Obama, Addressing Minority Journalists, Defends Travels

After trip, Obama says campaign will focus on the economy 'for the duration.'

ByABC News
July 27, 2008, 6:42 PM

CHICAGO -- Back home after a 10-day trip that took him halfway around the world, Barack Obama told a convention of minority journalists Sunday that his presidential campaign will focus on the economy "for the duration," but the presumptive Democrat nominee issued a spirited defense of his travels.

Obama said he was "puzzled" by suggestions that his trip through European and Middle Eastern capitals was presumptuous. "I basically met with the same folks John McCain met with after he won the nomination and nobody said that was audacious," Obama said. McCain traveled to Europe and the Middle East in March.

"Now I admit, we did it really well," grinned Obama, who won a near-endorsement from French President Nicolas Sarkozy in Paris and drew an audience of 200,000 in Berlin. "But that shouldn't be held against me. If I was bumbling and fumbling through this thing, I would have been criticized for that too."
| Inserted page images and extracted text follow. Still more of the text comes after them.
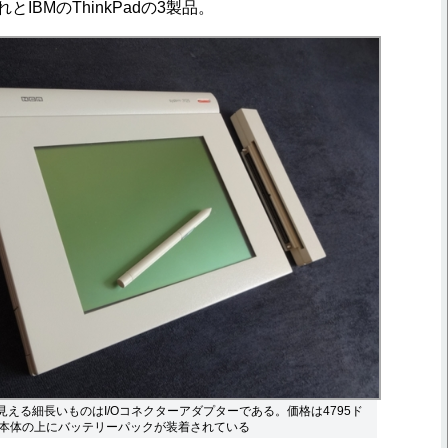
それとIBMのThinkPadの3製品。
右に見える細長いものはI/Oコネクターアダプターである。価格は4795ド
本体の上にバッテリーパックが装着されている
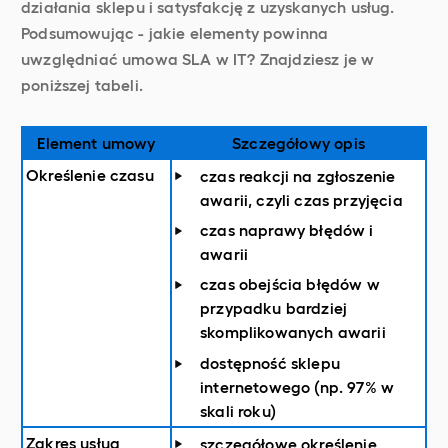
działania sklepu i satysfakcję z uzyskanych usług.
Podsumowując - jakie elementy powinna
uwzględniać umowa SLA w IT? Znajdziesz je w
poniższej tabeli.
Element umowy
Szczegółowy opis
Określenie czasu
czas reakcji na zgłoszenie
awarii, czyli czas przyjęcia
czas naprawy błędów i
awarii
czas obejścia błędów w
przypadku bardziej
skomplikowanych awarii
dostępność sklepu
internetowego (np. 97% w
skali roku)
Zakres usług
szczegółowe określenie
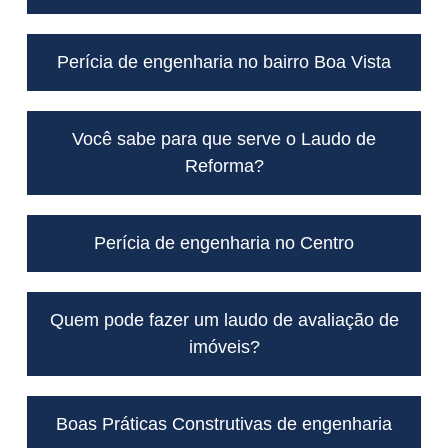
Perícia de engenharia no bairro Boa Vista
Você sabe para que serve o Laudo de
Reforma?
Perícia de engenharia no Centro
Quem pode fazer um laudo de avaliação de
imóveis?
Boas Práticas Construtivas de engenharia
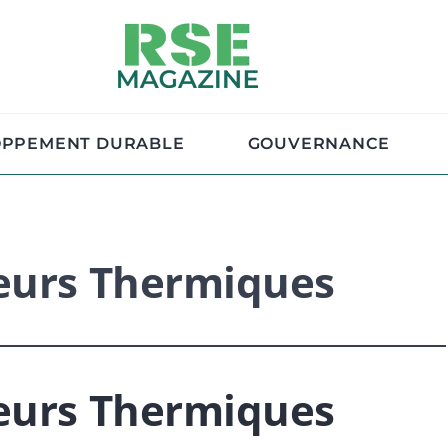
OPPEMENT DURABLE
GOUVERNANCE
teurs Thermiques
teurs Thermiques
Obama said he felt the trip was worthwhile to broaden his understanding of the international scene and build relationships with foreign leaders, though he acknowledged it might cost him temporarily in the polls at a time when voters are focused on domestic pocketbook issues such as the rising price of gasoline.
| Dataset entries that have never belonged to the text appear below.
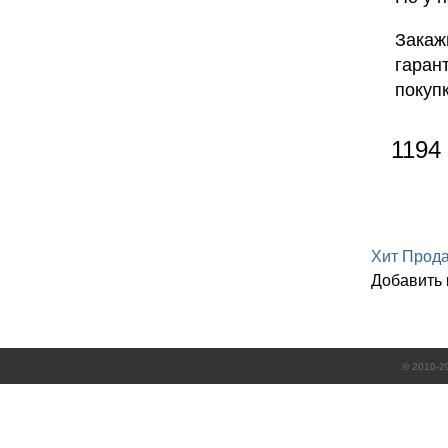
Закажи
гаран
покупк
1194 
Хит Прод
Добавить
© 2010-2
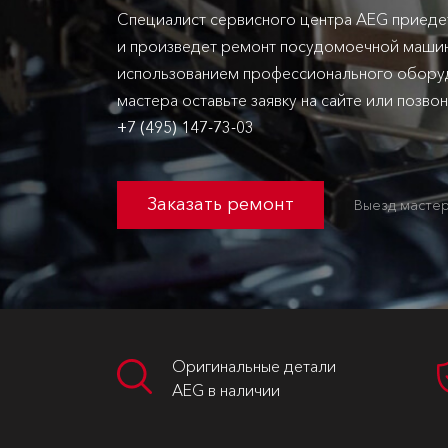
Специалист сервисного центра AEG приеде
и произведет ремонт посудомоечной машин
использованием профессионального оборуд
мастера оставьте заявку на сайте или позво
+7 (495) 147-73-03
Заказать ремонт
Выезд мастер
Оригинальные детали
AEG в наличии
Those issues will be center stage Monday afternoon in Washington, when Obama emcees a panel of economic experts to discuss short-term and long-term solutions to the nation's economic problems. Panelists will include former Federal Reserve Chairman Paul Volcker, former Treasury Secretary Robert Rubin and billionaire investor Warren Buffett, Obama said.
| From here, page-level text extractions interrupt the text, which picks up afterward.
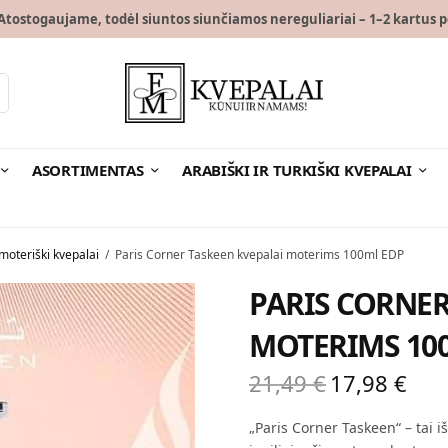
tostogaujame, todėl siuntos siunčiamos nereguliariai – 1–2 kartus p
ASORTIMENTAS
ARABIŠKI IR TURKIŠKI KVEPALAI
moteriški kvepalai
/
Paris Corner Taskeen kvepalai moterims 100ml EDP
PARIS CORNER
MOTERIMS 10
21,49
€
17,98
€
Original
Curr
price
price 
„Paris Corner Taskeen“ – tai 
was:
17,98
In a Q-&-A with members of Unity, a convention for African-American, Asian-American, Hispanic and Native American journalists, Obama criticized his Republican opponent, John McCain, for announcing Sunday he'd back a ballot initiative in his home state to ban affirmative action after earlier opposing such an effort as divisive.

While Obama said programs designed to give a boost to minorities cannot be long-term solutions to racial discrimination, he expressed dismay at McCain's apparent change of heard. "I am disappointed that John McCain flipped," said Obama.